Each record that follows is to be output in full, precisely as written.

(SUPPLIED MATERIAL)

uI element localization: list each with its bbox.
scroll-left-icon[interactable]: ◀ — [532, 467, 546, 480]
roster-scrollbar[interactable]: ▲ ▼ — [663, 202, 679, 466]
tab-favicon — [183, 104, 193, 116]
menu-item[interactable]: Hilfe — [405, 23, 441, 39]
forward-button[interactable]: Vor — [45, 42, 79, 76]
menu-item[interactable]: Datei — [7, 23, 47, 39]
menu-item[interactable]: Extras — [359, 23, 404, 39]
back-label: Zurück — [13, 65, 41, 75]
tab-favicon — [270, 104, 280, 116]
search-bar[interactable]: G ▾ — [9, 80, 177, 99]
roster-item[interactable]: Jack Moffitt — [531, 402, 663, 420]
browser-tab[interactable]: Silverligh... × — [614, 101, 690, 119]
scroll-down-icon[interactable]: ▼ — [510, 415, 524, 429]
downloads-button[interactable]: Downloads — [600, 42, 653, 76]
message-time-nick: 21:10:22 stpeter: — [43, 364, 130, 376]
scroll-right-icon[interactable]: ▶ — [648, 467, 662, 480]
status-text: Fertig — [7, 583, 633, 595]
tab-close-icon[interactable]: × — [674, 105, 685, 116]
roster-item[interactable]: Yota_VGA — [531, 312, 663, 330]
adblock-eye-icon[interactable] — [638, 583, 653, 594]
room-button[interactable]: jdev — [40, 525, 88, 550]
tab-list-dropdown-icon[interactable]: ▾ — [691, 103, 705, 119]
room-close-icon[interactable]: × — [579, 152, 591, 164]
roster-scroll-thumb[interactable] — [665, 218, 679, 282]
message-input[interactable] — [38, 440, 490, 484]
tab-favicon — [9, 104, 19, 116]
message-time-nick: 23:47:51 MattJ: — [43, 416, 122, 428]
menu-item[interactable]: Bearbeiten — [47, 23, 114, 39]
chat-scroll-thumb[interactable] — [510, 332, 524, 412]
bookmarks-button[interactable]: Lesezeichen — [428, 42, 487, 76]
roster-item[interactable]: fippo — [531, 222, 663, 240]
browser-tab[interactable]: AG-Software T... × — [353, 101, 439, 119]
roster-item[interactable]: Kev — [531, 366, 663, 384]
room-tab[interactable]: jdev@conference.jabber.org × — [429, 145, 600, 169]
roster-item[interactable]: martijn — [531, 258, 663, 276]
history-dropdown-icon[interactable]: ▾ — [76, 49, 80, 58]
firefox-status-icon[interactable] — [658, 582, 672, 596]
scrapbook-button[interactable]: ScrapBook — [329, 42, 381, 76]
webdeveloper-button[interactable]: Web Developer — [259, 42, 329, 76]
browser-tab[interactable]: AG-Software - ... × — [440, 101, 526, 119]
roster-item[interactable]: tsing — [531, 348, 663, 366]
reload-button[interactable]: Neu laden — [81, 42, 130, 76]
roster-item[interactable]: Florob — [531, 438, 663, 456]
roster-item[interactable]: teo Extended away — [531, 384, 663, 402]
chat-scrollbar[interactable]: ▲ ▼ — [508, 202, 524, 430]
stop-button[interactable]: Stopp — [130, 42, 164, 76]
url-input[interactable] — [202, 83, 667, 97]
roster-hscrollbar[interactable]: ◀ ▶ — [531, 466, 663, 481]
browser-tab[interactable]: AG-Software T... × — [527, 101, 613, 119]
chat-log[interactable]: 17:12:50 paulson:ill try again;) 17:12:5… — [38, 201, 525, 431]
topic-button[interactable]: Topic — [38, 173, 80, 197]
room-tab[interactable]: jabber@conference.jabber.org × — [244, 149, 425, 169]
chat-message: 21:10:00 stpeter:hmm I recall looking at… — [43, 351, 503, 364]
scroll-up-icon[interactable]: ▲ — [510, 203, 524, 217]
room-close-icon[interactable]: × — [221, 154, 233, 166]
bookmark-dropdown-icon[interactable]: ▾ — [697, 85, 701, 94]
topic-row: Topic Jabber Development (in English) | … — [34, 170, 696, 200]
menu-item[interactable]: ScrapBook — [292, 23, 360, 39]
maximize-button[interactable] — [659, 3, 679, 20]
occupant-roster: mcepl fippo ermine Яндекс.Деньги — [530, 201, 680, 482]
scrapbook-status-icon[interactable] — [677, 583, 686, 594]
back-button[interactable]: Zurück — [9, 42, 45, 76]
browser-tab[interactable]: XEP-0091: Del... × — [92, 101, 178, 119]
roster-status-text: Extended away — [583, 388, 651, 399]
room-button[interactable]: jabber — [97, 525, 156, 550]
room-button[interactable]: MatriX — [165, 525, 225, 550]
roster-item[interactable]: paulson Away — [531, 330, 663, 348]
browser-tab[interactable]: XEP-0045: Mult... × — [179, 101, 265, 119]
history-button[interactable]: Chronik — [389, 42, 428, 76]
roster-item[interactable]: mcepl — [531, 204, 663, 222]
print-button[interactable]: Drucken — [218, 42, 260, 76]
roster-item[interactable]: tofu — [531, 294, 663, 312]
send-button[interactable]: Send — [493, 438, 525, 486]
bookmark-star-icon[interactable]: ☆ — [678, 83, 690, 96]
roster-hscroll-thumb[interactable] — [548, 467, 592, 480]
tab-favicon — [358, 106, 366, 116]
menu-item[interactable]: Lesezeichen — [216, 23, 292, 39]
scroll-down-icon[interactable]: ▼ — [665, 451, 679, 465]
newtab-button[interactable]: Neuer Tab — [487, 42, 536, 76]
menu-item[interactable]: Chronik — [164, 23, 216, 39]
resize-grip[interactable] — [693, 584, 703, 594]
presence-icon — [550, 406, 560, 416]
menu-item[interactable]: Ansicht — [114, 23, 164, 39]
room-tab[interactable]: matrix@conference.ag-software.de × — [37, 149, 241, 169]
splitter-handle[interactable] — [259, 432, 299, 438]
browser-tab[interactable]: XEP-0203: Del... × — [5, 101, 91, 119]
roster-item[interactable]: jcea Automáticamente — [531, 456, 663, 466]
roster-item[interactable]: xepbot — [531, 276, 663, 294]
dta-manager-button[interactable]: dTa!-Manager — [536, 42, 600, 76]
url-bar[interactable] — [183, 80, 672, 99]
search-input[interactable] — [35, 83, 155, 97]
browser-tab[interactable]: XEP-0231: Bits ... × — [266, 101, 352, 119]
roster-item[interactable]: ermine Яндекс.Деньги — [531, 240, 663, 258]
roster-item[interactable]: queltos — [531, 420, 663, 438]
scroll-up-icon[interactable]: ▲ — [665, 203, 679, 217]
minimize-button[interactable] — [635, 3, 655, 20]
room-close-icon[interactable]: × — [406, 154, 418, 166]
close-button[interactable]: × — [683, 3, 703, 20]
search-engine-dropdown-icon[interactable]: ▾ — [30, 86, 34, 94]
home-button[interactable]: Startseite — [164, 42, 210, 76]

(End SUPPLIED MATERIAL)

**RESPONSE TO THIS TASK**:
uI element localization: list each with its bbox.
scroll-left-icon[interactable]: ◀ — [532, 467, 546, 480]
roster-scrollbar[interactable]: ▲ ▼ — [663, 202, 679, 466]
tab-favicon — [183, 104, 193, 116]
menu-item[interactable]: Hilfe — [405, 23, 441, 39]
forward-button[interactable]: Vor — [45, 42, 79, 76]
menu-item[interactable]: Datei — [7, 23, 47, 39]
menu-item[interactable]: Extras — [359, 23, 404, 39]
back-label: Zurück — [13, 65, 41, 75]
tab-favicon — [270, 104, 280, 116]
search-bar[interactable]: G ▾ — [9, 80, 177, 99]
roster-item[interactable]: Jack Moffitt — [531, 402, 663, 420]
browser-tab[interactable]: Silverligh... × — [614, 101, 690, 119]
scroll-down-icon[interactable]: ▼ — [510, 415, 524, 429]
downloads-button[interactable]: Downloads — [600, 42, 653, 76]
message-time-nick: 21:10:22 stpeter: — [43, 364, 130, 376]
scroll-right-icon[interactable]: ▶ — [648, 467, 662, 480]
status-text: Fertig — [7, 583, 633, 595]
tab-close-icon[interactable]: × — [674, 105, 685, 116]
roster-item[interactable]: Yota_VGA — [531, 312, 663, 330]
adblock-eye-icon[interactable] — [638, 583, 653, 594]
room-button[interactable]: jdev — [40, 525, 88, 550]
tab-list-dropdown-icon[interactable]: ▾ — [691, 103, 705, 119]
room-close-icon[interactable]: × — [579, 152, 591, 164]
roster-scroll-thumb[interactable] — [665, 218, 679, 282]
message-input[interactable] — [38, 440, 490, 484]
tab-favicon — [9, 104, 19, 116]
message-time-nick: 23:47:51 MattJ: — [43, 416, 122, 428]
menu-item[interactable]: Bearbeiten — [47, 23, 114, 39]
chat-scroll-thumb[interactable] — [510, 332, 524, 412]
bookmarks-button[interactable]: Lesezeichen — [428, 42, 487, 76]
roster-item[interactable]: fippo — [531, 222, 663, 240]
browser-tab[interactable]: AG-Software T... × — [353, 101, 439, 119]
roster-item[interactable]: Kev — [531, 366, 663, 384]
room-tab[interactable]: jdev@conference.jabber.org × — [429, 145, 600, 169]
roster-item[interactable]: martijn — [531, 258, 663, 276]
history-dropdown-icon[interactable]: ▾ — [76, 49, 80, 58]
firefox-status-icon[interactable] — [658, 582, 672, 596]
scrapbook-button[interactable]: ScrapBook — [329, 42, 381, 76]
webdeveloper-button[interactable]: Web Developer — [259, 42, 329, 76]
browser-tab[interactable]: AG-Software - ... × — [440, 101, 526, 119]
roster-item[interactable]: tsing — [531, 348, 663, 366]
reload-button[interactable]: Neu laden — [81, 42, 130, 76]
roster-item[interactable]: Florob — [531, 438, 663, 456]
roster-item[interactable]: teo Extended away — [531, 384, 663, 402]
chat-scrollbar[interactable]: ▲ ▼ — [508, 202, 524, 430]
stop-button[interactable]: Stopp — [130, 42, 164, 76]
url-input[interactable] — [202, 83, 667, 97]
roster-hscrollbar[interactable]: ◀ ▶ — [531, 466, 663, 481]
browser-tab[interactable]: AG-Software T... × — [527, 101, 613, 119]
chat-log[interactable]: 17:12:50 paulson:ill try again;) 17:12:5… — [38, 201, 525, 431]
topic-button[interactable]: Topic — [38, 173, 80, 197]
room-tab[interactable]: jabber@conference.jabber.org × — [244, 149, 425, 169]
chat-message: 21:10:00 stpeter:hmm I recall looking at… — [43, 351, 503, 364]
scroll-up-icon[interactable]: ▲ — [510, 203, 524, 217]
room-close-icon[interactable]: × — [221, 154, 233, 166]
bookmark-dropdown-icon[interactable]: ▾ — [697, 85, 701, 94]
topic-row: Topic Jabber Development (in English) | … — [34, 170, 696, 200]
menu-item[interactable]: ScrapBook — [292, 23, 360, 39]
maximize-button[interactable] — [659, 3, 679, 20]
occupant-roster: mcepl fippo ermine Яндекс.Деньги — [530, 201, 680, 482]
scrapbook-status-icon[interactable] — [677, 583, 686, 594]
back-button[interactable]: Zurück — [9, 42, 45, 76]
browser-tab[interactable]: XEP-0091: Del... × — [92, 101, 178, 119]
roster-status-text: Extended away — [583, 388, 651, 399]
room-button[interactable]: jabber — [97, 525, 156, 550]
room-button[interactable]: MatriX — [165, 525, 225, 550]
roster-item[interactable]: paulson Away — [531, 330, 663, 348]
browser-tab[interactable]: XEP-0045: Mult... × — [179, 101, 265, 119]
history-button[interactable]: Chronik — [389, 42, 428, 76]
roster-item[interactable]: mcepl — [531, 204, 663, 222]
print-button[interactable]: Drucken — [218, 42, 260, 76]
roster-item[interactable]: tofu — [531, 294, 663, 312]
send-button[interactable]: Send — [493, 438, 525, 486]
bookmark-star-icon[interactable]: ☆ — [678, 83, 690, 96]
roster-hscroll-thumb[interactable] — [548, 467, 592, 480]
tab-favicon — [358, 106, 366, 116]
menu-item[interactable]: Lesezeichen — [216, 23, 292, 39]
scroll-down-icon[interactable]: ▼ — [665, 451, 679, 465]
newtab-button[interactable]: Neuer Tab — [487, 42, 536, 76]
menu-item[interactable]: Chronik — [164, 23, 216, 39]
resize-grip[interactable] — [693, 584, 703, 594]
presence-icon — [550, 406, 560, 416]
menu-item[interactable]: Ansicht — [114, 23, 164, 39]
room-tab[interactable]: matrix@conference.ag-software.de × — [37, 149, 241, 169]
splitter-handle[interactable] — [259, 432, 299, 438]
browser-tab[interactable]: XEP-0203: Del... × — [5, 101, 91, 119]
roster-item[interactable]: jcea Automáticamente — [531, 456, 663, 466]
roster-item[interactable]: xepbot — [531, 276, 663, 294]
dta-manager-button[interactable]: dTa!-Manager — [536, 42, 600, 76]
url-bar[interactable] — [183, 80, 672, 99]
search-input[interactable] — [35, 83, 155, 97]
browser-tab[interactable]: XEP-0231: Bits ... × — [266, 101, 352, 119]
roster-item[interactable]: ermine Яндекс.Деньги — [531, 240, 663, 258]
roster-item[interactable]: queltos — [531, 420, 663, 438]
scroll-up-icon[interactable]: ▲ — [665, 203, 679, 217]
minimize-button[interactable] — [635, 3, 655, 20]
room-close-icon[interactable]: × — [406, 154, 418, 166]
close-button[interactable]: × — [683, 3, 703, 20]
search-engine-dropdown-icon[interactable]: ▾ — [30, 86, 34, 94]
home-button[interactable]: Startseite — [164, 42, 210, 76]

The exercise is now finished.